=== Begin Enclosure ===

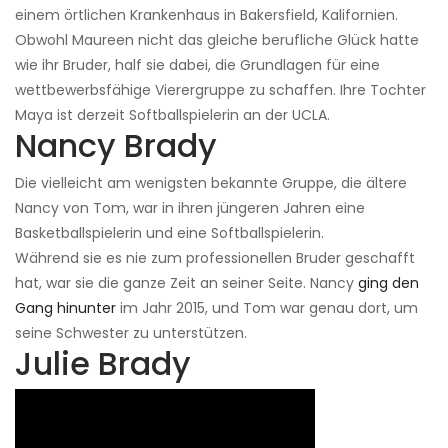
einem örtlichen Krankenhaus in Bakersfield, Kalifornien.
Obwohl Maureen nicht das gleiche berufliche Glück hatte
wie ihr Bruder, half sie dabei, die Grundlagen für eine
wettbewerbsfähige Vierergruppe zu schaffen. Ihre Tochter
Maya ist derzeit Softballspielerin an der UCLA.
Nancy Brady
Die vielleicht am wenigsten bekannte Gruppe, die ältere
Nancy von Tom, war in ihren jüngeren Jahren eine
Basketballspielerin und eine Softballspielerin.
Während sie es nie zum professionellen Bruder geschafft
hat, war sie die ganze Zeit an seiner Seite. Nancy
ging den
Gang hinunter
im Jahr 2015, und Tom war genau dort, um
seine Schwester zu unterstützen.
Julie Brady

=== End Enclosure ===
=== Begin Enclosure ===

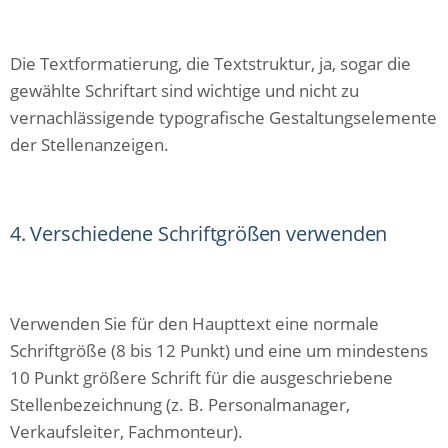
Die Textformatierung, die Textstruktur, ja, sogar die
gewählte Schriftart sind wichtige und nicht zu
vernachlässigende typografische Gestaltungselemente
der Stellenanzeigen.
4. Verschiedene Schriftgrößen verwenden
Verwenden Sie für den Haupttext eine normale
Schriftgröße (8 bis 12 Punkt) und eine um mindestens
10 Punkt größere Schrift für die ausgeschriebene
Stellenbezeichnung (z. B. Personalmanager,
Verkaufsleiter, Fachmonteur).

=== End Enclosure ===
=== Begin Enclosure ===

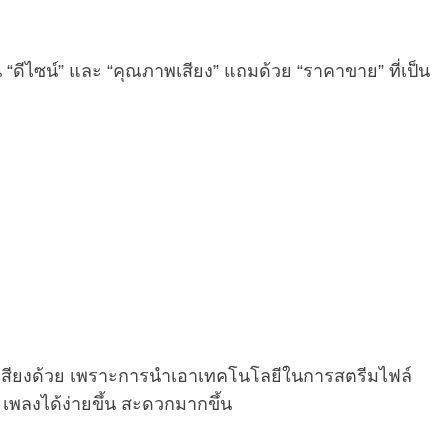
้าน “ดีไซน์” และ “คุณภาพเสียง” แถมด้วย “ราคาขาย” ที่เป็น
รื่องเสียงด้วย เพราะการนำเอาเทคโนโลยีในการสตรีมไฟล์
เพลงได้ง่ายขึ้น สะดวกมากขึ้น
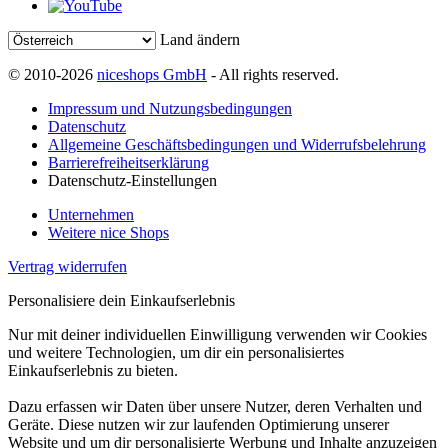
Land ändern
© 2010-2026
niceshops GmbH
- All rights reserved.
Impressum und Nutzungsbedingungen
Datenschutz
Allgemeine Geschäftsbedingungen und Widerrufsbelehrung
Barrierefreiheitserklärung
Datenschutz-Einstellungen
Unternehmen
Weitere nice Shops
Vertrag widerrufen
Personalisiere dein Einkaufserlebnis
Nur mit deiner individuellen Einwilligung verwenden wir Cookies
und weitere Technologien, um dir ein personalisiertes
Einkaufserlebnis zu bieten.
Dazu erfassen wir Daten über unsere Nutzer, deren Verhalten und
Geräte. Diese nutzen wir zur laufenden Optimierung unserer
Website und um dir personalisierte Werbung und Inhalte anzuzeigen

=== End Enclosure ===

Using the data above, repeat exactly the lines that begin at the line with "Die Textformatierung, die" and end at the line with "10 Punkt größere", both ends included.

» YOUR SOLUTION
Die Textformatierung, die Textstruktur, ja, sogar die
gewählte Schriftart sind wichtige und nicht zu
vernachlässigende typografische Gestaltungselemente
der Stellenanzeigen.
4. Verschiedene Schriftgrößen verwenden
Verwenden Sie für den Haupttext eine normale
Schriftgröße (8 bis 12 Punkt) und eine um mindestens
10 Punkt größere Schrift für die ausgeschriebene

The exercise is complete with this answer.